Compulsory purchase not part of the consultation!

Friday, 29th April 2022

• “NO consultation, no debate, no humility, no shame”, the comment of a long-time Islington resident on last week’s council executive decision to back Newlon Housing Association’s plans for the New Barnsbury Estate with a compulsory purchase order.

I understand it took the eight executive members less than one minute to rubber-stamp the
CPO proposal made by housing boss Cllr Diarmaid Ward, who lauded Newlon’s “wonderful” scheme. The entire executive meeting lasted just over 13 minutes…

Newlon announced in January that a planning application for its proposed mega-demolition and rebuild scheme – in the offing since October 2019 – would be submitted in “spring 2022”.

This would almost triple the number of homes on the site from 351 existing social rented homes with an addition of some 600 new dwellings. It asserts that its proposals are supported by the overwhelming majority of residents.

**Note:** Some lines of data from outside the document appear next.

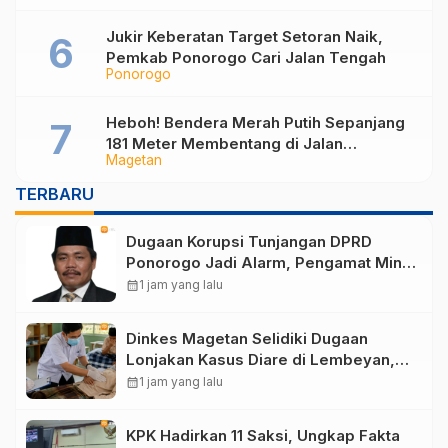
Jukir Keberatan Target Setoran Naik,
Pemkab Ponorogo Cari Jalan Tengah
Ponorogo
Heboh! Bendera Merah Putih Sepanjang
181 Meter Membentang di Jalan
Magetan
Magetan, Ini Maknanya
TERBARU
Dugaan Korupsi Tunjangan DPRD
Ponorogo Jadi Alarm, Pengamat Minta
Magetan Perkuat Tata Kelola
calendar_month
1 jam yang lalu
Administrasi
Dinkes Magetan Selidiki Dugaan
Lonjakan Kasus Diare di Lembeyan,
Lakukan Penyelidikan Epidemiologi
calendar_month
1 jam yang lalu
KPK Hadirkan 11 Saksi, Ungkap Fakta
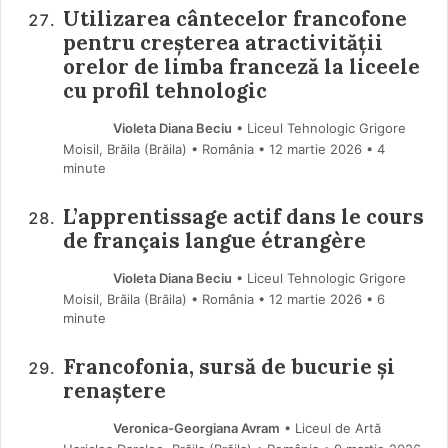
Utilizarea cântecelor francofone
pentru creșterea atractivității
orelor de limba franceză la liceele
cu profil tehnologic
Violeta Diana Beciu
• Liceul Tehnologic Grigore
Moisil, Brăila (Brăila) • România
12 martie 2026
• 4
minute
L’apprentissage actif dans le cours
de français langue étrangère
Violeta Diana Beciu
• Liceul Tehnologic Grigore
Moisil, Brăila (Brăila) • România
12 martie 2026
• 6
minute
Francofonia, sursă de bucurie și
renaștere
Veronica-Georgiana Avram
• Liceul de Artă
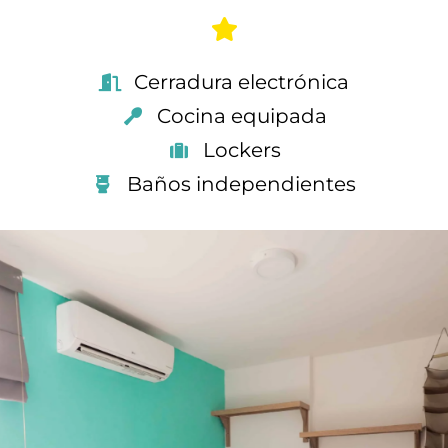
Cerradura electrónica
Cocina equipada
Lockers
Baños independientes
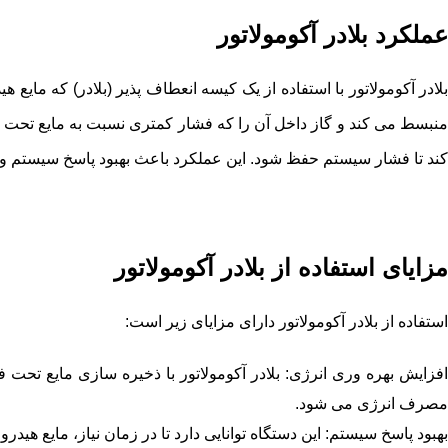
عملکرد بلادر آکومولاتور
بلادر آکومولاتور با استفاده از یک کیسه انعطاف پذیر (بلادر) که مایع
نبسط می کند
و گاز داخل آن را که فشار کمتری نسبت به مایع تحت
کند تا فشار سیستم حفظ شود. این عملکرد باعث بهبود پاسخ سیستم و 
مزایای استفاده از بلادر آکومولاتور
استفاده از بلادر آکومولاتور دارای مزایای زیر است:
افزایش بهره وری انرژی: بلادر آکومولاتور با ذخیره سازی مایع تحت 
مصرف انرژی می شود.
بهبود پاسخ سیستم: این دستگاه توانایی دارد تا در زمان نیاز، مایع هیدر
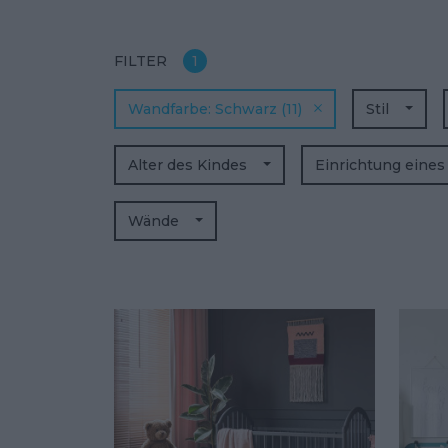
FILTER
1
Wandfarbe
Schwarz
(11)
Stil
Alter des Kindes
Einrichtung eine
Wände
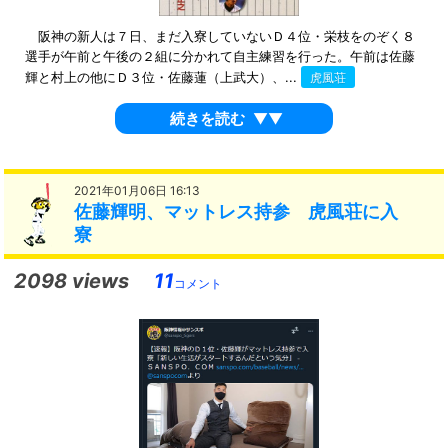
阪神の新人は７日、まだ入寮していないＤ４位・栄枝をのぞく８
選手が午前と午後の２組に分かれて自主練習を行った。午前は佐藤
輝と村上の他にＤ３位・佐藤蓮（上武大）、...
虎風荘
続きを読む
▼▼
2021年01月06日 16:13
佐藤輝明、マットレス持参 虎風荘に入
寮
2098 views
11
コメント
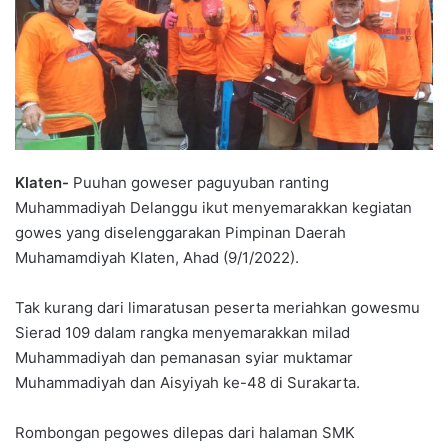
Klaten-
Puuhan goweser paguyuban ranting
Muhammadiyah Delanggu ikut menyemarakkan kegiatan
gowes yang diselenggarakan Pimpinan Daerah
Muhamamdiyah Klaten, Ahad (9/1/2022).
Tak kurang dari limaratusan peserta meriahkan gowesmu
Sierad 109 dalam rangka menyemarakkan milad
Muhammadiyah dan pemanasan syiar muktamar
Muhammadiyah dan Aisyiyah ke-48 di Surakarta.
Rombongan pegowes dilepas dari halaman SMK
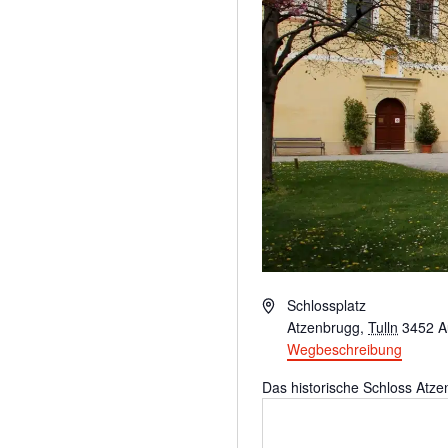
Adresse
Schlossplatz
Atzenbrugg
,
Tulln
3452
A
Wegbeschreibung
Das historische Schloss Atze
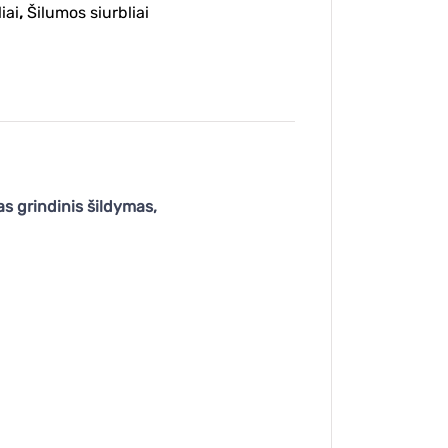
iai
,
Šilumos siurbliai
s grindinis šildymas,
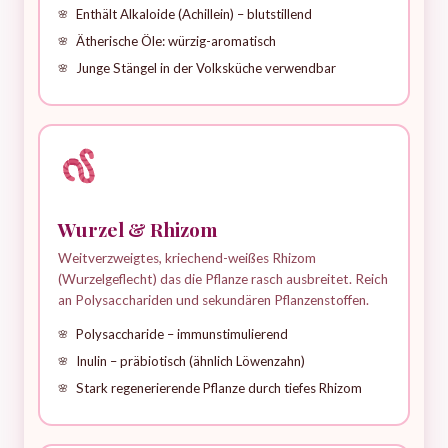
Enthält Alkaloide (Achillein) – blutstillend
Ätherische Öle: würzig-aromatisch
Junge Stängel in der Volksküche verwendbar
Wurzel & Rhizom
Weitverzweigtes, kriechend-weißes Rhizom
(Wurzelgeflecht) das die Pflanze rasch ausbreitet. Reich
an Polysacchariden und sekundären Pflanzenstoffen.
Polysaccharide – immunstimulierend
Inulin – präbiotisch (ähnlich Löwenzahn)
Stark regenerierende Pflanze durch tiefes Rhizom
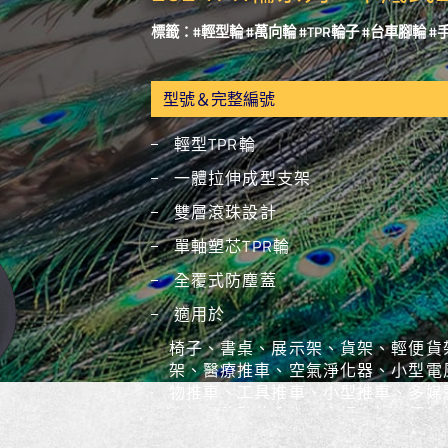
標籤：#輕型輪 #萬向輪 #TPR輪子 #台車腳輪 
輕型TPR輪
一體拉伸成型支架
雙層滾珠設計
單軸塑芯TPR輪
全覆式防塵蓋
適用於
椅子、書桌、展示架、貨架、輕便貨
架、醫療推車、空氣淨化器、小型電
物推車、工具推車、小型推車、多媒
物架、移動花盆架、白板支架、氮氣
等。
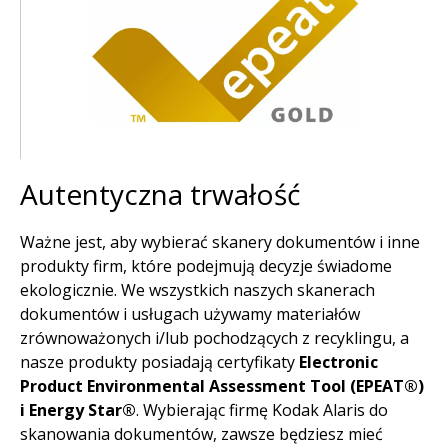
Autentyczna trwałość
Ważne jest, aby wybierać skanery dokumentów i inne
produkty firm, które podejmują decyzje świadome
ekologicznie. We wszystkich naszych skanerach
dokumentów i usługach używamy materiałów
zrównoważonych i/lub pochodzących z recyklingu, a
nasze produkty posiadają certyfikaty
Electronic
Product Environmental Assessment Tool (EPEAT®)
i Energy Star®
. Wybierając firmę Kodak Alaris do
skanowania dokumentów, zawsze będziesz mieć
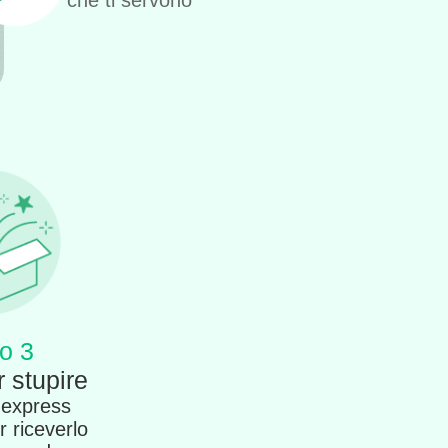
o 3
 stupire
 express
r riceverlo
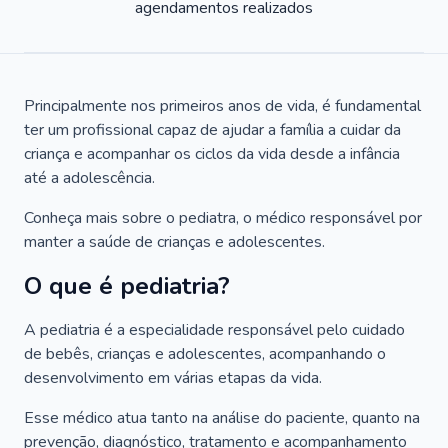
agendamentos realizados
Principalmente nos primeiros anos de vida, é fundamental
ter um profissional capaz de ajudar a família a cuidar da
criança e acompanhar os ciclos da vida desde a infância
até a adolescência.
Conheça mais sobre o pediatra, o médico responsável por
manter a saúde de crianças e adolescentes.
O que é pediatria?
A pediatria é a especialidade responsável pelo cuidado
de bebês, crianças e adolescentes, acompanhando o
desenvolvimento em várias etapas da vida.
Esse médico atua tanto na análise do paciente, quanto na
prevenção, diagnóstico, tratamento e acompanhamento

Since a CPO wasn’t included in the resident consultation, this claim cannot stand. And fairness, let alone democracy, demands that the views of the estate dwellers be resought.

Is Newlon really expecting that, without a fresh consultation, it can simply buy out the leaseholders who voted against its scheme?

It’s interesting to note that James Murray, Cllr Ward’s predecessor and now MP for Ealing North, previously a New Barnsbury leaseholder, has updated his register of parliamentary members’ interests to state that since January this year he no longer owns his flat on the estate and that his rental income from same ceased in October 2021.

It’s to be hoped that Islington’s planning committee members will behave more democratically and properly scrutinise this scheme if and when it comes before them, making a mockery as it does of the Town Hall’s “net-zero” and other environmental commitments.

Mature trees will be lost under the proposals, while the Royal Institute of British Architects has made clear that refurbishment should replace demolition because of the “embodied carbon” pollution involved in constructing replacement builds.

And all that before it assesses the increased demands which will be placed on the borough’s infrastructure and utility services from such a huge increase in residential numbers.

Let’s not forget that this isn’t the only ginormous scheme currently under consideration in the borough. Think the Holloway Prison site, and that Islington is already the most densely populated local authority in the country with the least green space per head.

The high-handed bullying which seems to lie behind the CPO decision (were backbench councillors consulted regarding the order which will be used “if necess-ary” to impose the scheme on estate resi-dents?) is ugly, the justification for it the need for more social / affordable housing. It really is time to rethink housing strategy.

Meantime May 5 is election day with an opportunity to reduce the stranglehold of one party over the decision-making in our borough.